Aspirin is part of the non-steroidal anti-inflammatory (NSAID) category. These over-the-counter drugs are fraught with danger and have contributed to thousands of deaths each year. Ibuprofen, for instance, is believed no less dangerous than the drug Vioxx, a COX-2 inhibitor attributed to around 140,000 cases of heart disease for the 5 year span it was available. Aspirin, Ibuprofen and even Tylenol are toxic to the liver; with one Op-Ed publishing Is it Time for the FDA to Remove Tylenol from the Market?
Given the findings associated with over-the-counter interventions for chronic pain relief, what can you do to kill the pain without killing yourself?
There is a Natural Alternative, and it’s More Effective Than Aspirin.
One promising contender to aspirin is the pine bark extract, pycnogenol. This powerful antioxidant is extracted from the French maritime pine bark and has over 40 years of research backing its use.
In 1999, the journal Thrombotic Research published a study that found pycnogenol superior to aspirin at lower dosages when inhibiting clots. Remarkably, researchers discovered that pycnogenol does not carry the same risk factors of internal bleeding, a risk associated with aspirin.
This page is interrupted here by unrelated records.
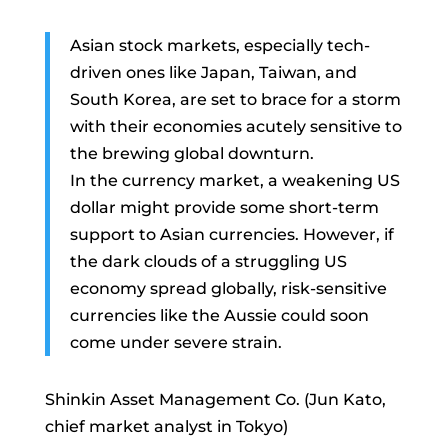
Asian stock markets, especially tech-
driven ones like Japan, Taiwan, and
South Korea, are set to brace for a storm
with their economies acutely sensitive to
the brewing global downturn.
In the currency market, a weakening US
dollar might provide some short-term
support to Asian currencies. However, if
the dark clouds of a struggling US
economy spread globally, risk-sensitive
currencies like the Aussie could soon
come under severe strain.
Shinkin Asset Management Co. (Jun Kato,
chief market analyst in Tokyo)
The abstract describes the results taken from heavy German and American smokers with increases in blood pressure and heart rate after smoking. It also shows pycnogenol unlike aspirin, did not significantly increase bleeding.
“In a group of 16 American smokers, blood pressure increased after smoking. It was unchanged after intake of 500 mg Aspirin or 125 mg Pycnogenol. In another group of 19 American smokers, increased platelet aggregation was more significantly reduced by 200 [mg] than either 150 mg or 100 mg Pycnogenol supplementation.
“This study showed that a single, high dose, 200 mg Pycnogenol, remained effective for over 6 days against smoking-induced platelet aggregation.
“Smoking increased platelet aggregation that was prevented after administration of 500 mg Aspirin and 125 mg Pycnogenol. Thus, smoking-induced enhanced platelet aggregation was inhibited by 500 mg Aspirin as well as by a lower range of 100-125 mg Pycnogenol.
“Aspirin significantly (p<0.001) increased bleeding time from 167 to 236 seconds while Pycnogenol did not. These observations suggest an advantageous risk-benefit ratio for Pycnogenol.”
Pycnogenol as a Natural Alternative
There are a wide range of benefits that come with pycnogenol. These include:
The anti-inflammatory effects that can assist with cardiovascular manifestations and blood clots, as well as osteoarthritic joints;
The evidence for pycnogenol’s benefits outweighs the risks now associated with aspirin’s blood-thinning traits. However, as aspirin has shown, it is vital that we don’t fall for the one pill treats all attitude.
Pycnogenol is a breakthrough revelation for those with chronic pain or cardiac history, but it is also vital to use preventative measures in your life, too. Exercise, a good diet, and mental wellbeing will always remain the first steps to any sustainable, healthy lifestyle. Any medication should never be considered the easy and safe option to living a healthy life.